Last year I did a bit of research into this topic.
From what I've seen researching most (included myself when I started looking at this) think "a PayPal account is a PayPal account. If I [in x country] can do y then you should be able too" but in reality its much far more complex.
How paypal is set up is each country or regulatory territory has its own "paypal product". As such a UK, Hungarian, Canadian, and US PayPal account (note that is countries not currency) all have their own set of features. You can not ordinarily change the designation of an account.
I believe the universal features offered on each "paypal product" is
a) the ability to hold different currencies,
b) the ability to spend PayPal balance online at the checkout, and
c) the ability to send a PayPal user an amount.

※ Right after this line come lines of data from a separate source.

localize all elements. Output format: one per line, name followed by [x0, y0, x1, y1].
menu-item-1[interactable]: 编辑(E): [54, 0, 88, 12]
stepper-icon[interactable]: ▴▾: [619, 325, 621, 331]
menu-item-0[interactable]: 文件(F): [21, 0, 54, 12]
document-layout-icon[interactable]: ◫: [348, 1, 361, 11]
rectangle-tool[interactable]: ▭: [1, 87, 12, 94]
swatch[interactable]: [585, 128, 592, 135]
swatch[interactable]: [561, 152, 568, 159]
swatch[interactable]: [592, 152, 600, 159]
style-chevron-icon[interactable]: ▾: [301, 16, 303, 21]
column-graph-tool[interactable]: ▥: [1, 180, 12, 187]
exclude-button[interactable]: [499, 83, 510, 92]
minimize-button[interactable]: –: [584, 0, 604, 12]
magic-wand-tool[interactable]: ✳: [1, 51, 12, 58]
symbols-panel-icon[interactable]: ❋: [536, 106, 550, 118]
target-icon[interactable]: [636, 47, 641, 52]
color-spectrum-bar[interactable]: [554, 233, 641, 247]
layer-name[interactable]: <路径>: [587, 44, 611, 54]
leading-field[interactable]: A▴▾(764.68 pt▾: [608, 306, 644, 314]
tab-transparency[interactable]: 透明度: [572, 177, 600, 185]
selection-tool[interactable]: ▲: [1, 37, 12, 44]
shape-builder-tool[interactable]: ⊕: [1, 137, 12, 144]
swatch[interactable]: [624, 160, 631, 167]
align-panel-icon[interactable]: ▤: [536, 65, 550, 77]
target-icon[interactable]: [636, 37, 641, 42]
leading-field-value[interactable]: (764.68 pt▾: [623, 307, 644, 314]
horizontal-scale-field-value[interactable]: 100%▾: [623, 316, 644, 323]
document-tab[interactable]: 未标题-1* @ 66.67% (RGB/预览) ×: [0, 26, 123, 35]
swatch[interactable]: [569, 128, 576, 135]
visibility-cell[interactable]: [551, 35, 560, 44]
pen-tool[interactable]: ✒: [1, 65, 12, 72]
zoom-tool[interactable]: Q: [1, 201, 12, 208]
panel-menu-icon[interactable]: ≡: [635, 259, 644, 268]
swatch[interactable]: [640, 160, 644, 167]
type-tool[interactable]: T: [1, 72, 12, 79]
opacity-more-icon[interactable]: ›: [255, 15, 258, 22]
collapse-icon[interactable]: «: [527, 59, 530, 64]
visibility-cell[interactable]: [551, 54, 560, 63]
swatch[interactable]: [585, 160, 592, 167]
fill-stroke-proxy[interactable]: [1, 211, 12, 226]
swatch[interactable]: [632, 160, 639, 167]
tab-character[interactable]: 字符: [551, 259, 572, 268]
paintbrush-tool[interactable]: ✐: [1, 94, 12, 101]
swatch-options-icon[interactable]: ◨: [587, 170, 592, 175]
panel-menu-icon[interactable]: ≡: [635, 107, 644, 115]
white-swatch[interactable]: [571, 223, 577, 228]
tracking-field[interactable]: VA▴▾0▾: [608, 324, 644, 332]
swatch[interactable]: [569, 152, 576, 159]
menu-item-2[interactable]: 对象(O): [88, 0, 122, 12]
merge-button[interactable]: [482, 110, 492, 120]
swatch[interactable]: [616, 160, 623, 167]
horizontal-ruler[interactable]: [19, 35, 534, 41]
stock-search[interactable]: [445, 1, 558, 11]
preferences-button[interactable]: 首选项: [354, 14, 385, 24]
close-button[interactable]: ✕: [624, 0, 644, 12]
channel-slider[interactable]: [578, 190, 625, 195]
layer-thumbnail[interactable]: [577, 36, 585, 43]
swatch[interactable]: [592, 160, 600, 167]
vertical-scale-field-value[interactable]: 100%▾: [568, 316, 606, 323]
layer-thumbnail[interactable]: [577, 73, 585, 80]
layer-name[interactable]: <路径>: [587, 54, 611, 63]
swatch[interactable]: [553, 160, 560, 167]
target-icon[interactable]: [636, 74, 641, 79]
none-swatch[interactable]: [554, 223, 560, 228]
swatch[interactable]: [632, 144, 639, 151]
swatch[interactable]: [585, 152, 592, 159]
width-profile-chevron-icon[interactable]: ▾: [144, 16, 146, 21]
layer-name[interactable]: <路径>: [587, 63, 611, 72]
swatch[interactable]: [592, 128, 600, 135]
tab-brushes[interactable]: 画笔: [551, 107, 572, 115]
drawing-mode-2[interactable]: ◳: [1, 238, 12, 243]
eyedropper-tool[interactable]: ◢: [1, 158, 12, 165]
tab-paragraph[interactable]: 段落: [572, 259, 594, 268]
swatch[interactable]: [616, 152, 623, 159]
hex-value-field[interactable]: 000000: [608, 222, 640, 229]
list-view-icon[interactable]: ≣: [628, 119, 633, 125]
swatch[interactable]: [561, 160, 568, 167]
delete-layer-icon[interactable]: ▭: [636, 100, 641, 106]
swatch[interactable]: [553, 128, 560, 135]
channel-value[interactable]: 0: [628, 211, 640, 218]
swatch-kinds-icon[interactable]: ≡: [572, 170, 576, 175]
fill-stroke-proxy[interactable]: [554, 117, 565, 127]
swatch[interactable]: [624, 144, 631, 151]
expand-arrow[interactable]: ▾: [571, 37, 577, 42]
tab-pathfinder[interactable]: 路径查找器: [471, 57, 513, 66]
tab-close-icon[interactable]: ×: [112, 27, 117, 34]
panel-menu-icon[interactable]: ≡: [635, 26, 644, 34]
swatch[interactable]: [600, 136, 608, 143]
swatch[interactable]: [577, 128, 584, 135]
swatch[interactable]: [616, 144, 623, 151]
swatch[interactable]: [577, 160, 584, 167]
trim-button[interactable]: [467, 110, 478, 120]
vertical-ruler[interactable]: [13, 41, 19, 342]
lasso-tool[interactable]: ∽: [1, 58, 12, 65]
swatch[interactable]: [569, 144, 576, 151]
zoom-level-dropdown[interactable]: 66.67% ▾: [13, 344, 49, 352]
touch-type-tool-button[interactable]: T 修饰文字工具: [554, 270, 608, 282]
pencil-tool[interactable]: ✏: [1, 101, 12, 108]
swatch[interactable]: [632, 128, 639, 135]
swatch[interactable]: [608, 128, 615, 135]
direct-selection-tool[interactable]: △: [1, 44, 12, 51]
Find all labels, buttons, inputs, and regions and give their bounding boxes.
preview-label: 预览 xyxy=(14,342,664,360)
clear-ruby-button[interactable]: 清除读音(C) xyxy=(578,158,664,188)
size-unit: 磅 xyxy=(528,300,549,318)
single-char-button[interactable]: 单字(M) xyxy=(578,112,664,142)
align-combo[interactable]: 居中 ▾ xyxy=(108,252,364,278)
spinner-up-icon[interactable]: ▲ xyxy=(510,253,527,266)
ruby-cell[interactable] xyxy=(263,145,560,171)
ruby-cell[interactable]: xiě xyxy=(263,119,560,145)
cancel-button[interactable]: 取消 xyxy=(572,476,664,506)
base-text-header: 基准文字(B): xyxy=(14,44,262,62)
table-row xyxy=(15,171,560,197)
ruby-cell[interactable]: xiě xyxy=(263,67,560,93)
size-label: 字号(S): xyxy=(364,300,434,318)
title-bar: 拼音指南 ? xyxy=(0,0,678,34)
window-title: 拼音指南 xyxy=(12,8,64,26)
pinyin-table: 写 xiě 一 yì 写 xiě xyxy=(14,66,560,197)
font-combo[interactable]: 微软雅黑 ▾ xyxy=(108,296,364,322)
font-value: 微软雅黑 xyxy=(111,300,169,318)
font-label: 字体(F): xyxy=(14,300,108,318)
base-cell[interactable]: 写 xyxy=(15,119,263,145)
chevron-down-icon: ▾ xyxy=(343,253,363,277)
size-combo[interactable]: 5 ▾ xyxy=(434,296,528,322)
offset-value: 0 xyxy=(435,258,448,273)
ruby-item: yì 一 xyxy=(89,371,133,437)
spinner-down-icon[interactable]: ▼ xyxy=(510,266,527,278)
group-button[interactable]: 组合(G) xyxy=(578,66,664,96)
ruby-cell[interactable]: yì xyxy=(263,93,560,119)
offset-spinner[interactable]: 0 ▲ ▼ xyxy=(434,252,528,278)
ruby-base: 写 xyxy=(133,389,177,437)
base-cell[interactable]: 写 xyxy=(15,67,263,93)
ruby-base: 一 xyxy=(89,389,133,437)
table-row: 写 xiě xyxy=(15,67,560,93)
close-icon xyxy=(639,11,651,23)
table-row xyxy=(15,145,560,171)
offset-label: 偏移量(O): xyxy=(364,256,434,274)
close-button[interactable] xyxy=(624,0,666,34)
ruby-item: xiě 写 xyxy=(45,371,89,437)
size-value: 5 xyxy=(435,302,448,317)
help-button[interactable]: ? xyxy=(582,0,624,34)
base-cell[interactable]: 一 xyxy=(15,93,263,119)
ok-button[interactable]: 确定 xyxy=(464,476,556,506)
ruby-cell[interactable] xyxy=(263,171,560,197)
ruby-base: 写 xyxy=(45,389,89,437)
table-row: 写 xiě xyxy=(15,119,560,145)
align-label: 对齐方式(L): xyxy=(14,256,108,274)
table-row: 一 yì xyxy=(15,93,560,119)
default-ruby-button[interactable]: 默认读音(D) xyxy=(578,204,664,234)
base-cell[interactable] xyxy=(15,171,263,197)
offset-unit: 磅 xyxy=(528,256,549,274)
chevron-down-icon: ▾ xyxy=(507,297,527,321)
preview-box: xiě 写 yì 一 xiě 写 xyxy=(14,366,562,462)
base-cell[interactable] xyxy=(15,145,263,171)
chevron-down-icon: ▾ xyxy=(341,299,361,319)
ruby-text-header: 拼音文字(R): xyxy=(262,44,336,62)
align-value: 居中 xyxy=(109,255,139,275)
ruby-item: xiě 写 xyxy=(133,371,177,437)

Beyond that it gets far more nuance. Some countries allow you to "Pay Out" over Visa/MasterCard (this appears as a card refund on your bank statement). I've also seen US PayPal accounts have a special process to withdraw cash over the counter at WalMart stores. The list goes on.
The situation above makes it quite hard to work out what you can and can't do. Over the years as eCommerce has matured and digital banking got more regulations. In response PayPal has significant checks and balances to ensure they don't miss-vend the wrong "paypal product" to a customer. They probably have also cleaned up many past mistakes from the early days of the internet.